In this same Volume 8 Daniel’s brother Providence (page 14) is credited with rescuing his mom and maybe the town?

by Gods Providence it seasonably came to pass ye Providence Williams brought up his mother from Newport in his sloop and cleared ye towne by his vessel of all ye Indians to ye great peace and Content of all ye Inhabitants

Source:

Providence (R.I.). Record Commissioners. The Early Records of the Town of Providence, V. I-XXI … Providence: Snow & Farnham, city printers, 1892 (there are assorted editions of this ebook)

John Parrish b. 1640

John Parrish 11th great grandpa on RootsMagic tree

John was born in 1640 probably near Braintree, Massachusetts. He first married Hannah Jewell, she died before 1685 when John married Mary Waddell. John and Mary were active in Groton, John holding many elected positions: selectman, town council, surveyor, constable.

  • 1669: Original proprietor in Groton, granted 5 acres of land
  • 1676 Mar 13: The couple lived in Groton when it was destroyed by Indian wars
  • 1677: John was on the committee to rebuild after the town evacuated then returned months later.
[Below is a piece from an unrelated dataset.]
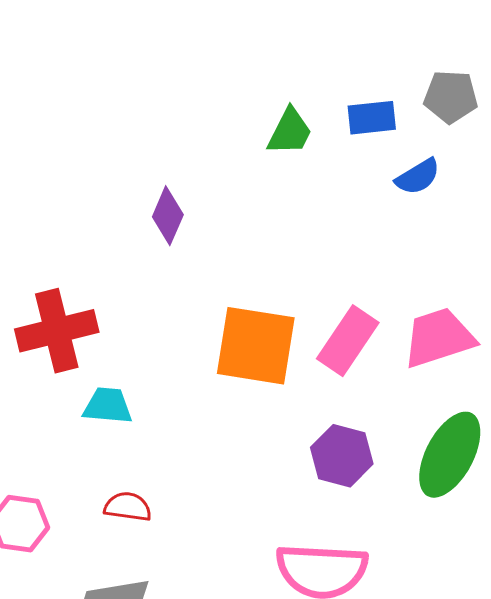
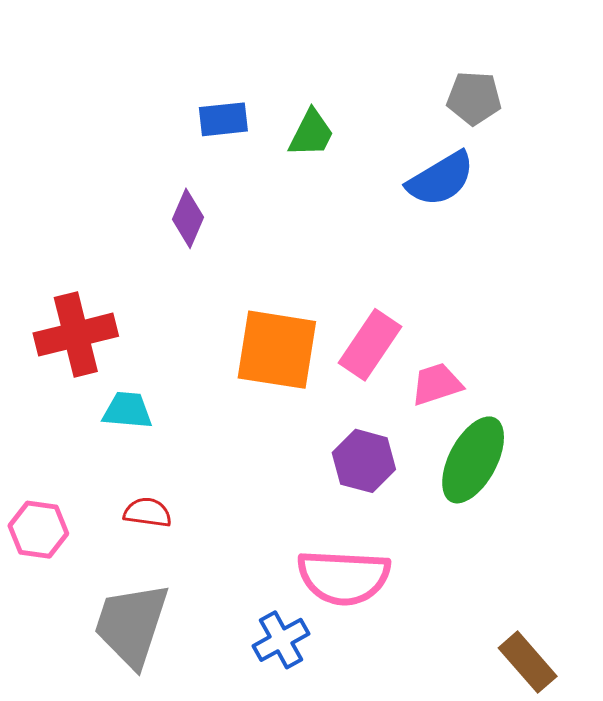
blue rectangle: (372, 118) -> (223, 119), moved
blue semicircle: (418, 177) -> (441, 179), size x1.5
pink trapezoid: (439, 338) -> (437, 384), moved, size x0.7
The record from October 12, 1677, Pages 52, 53, The Early Records of Groton, Massachusetts: 1662-1707 at HathiTrust, “This is the last record of any meeting held before the destruction of the town by the Indians, March 13, 1676. The inhabitants then were compelled to forsake their homes, and did not return until the spring of 1678. …that those present would go up in the spring following, and begin to repair our habitations again… which agreement he signed”.
  • 1685 John received 10 acres of land in Groton. After rebuilding the town, John and probably Mary, both played a big part in getting a pastor and church to Groton.
  • 1691 Dec 21, “At the same day thay did apoint and by uoat daclare that sd Josiah parkar and sar John parish & Wiliam longly & sam James parkar should go down & fach up som meet parson to preach to us & the town is to bare the charg”.
  • 1692 March 21, “Groton at a genaral town meting legally warned the town did then by uoat datannan that thay would giue to master hancock the full som of sixtey pound one fourth part siluer for a yers salarey for Preaching in order to ordnation in dew time and the other three parts in pay corn or prouishon at comon pays and mr hancocock bored himself:  John Parish was chosen to dascors with mr hancock to see if he wil acs apt of the towns profr”.

groton-first-parish-meeting-house

Sources
Groton (Mass. : Town). The Early Records of Groton, Massachusetts: 1662-1707. Groton: [Town of Groton], 1880.

Parish, Roswell. New England Parish Families: Descendants of John Parish of Groton, Mass, And Preston…  Rutland, Vt.: The Tuttle Publishing Company, inc, 1938.

And some $ Ancestry sources, Marriages, North American Families.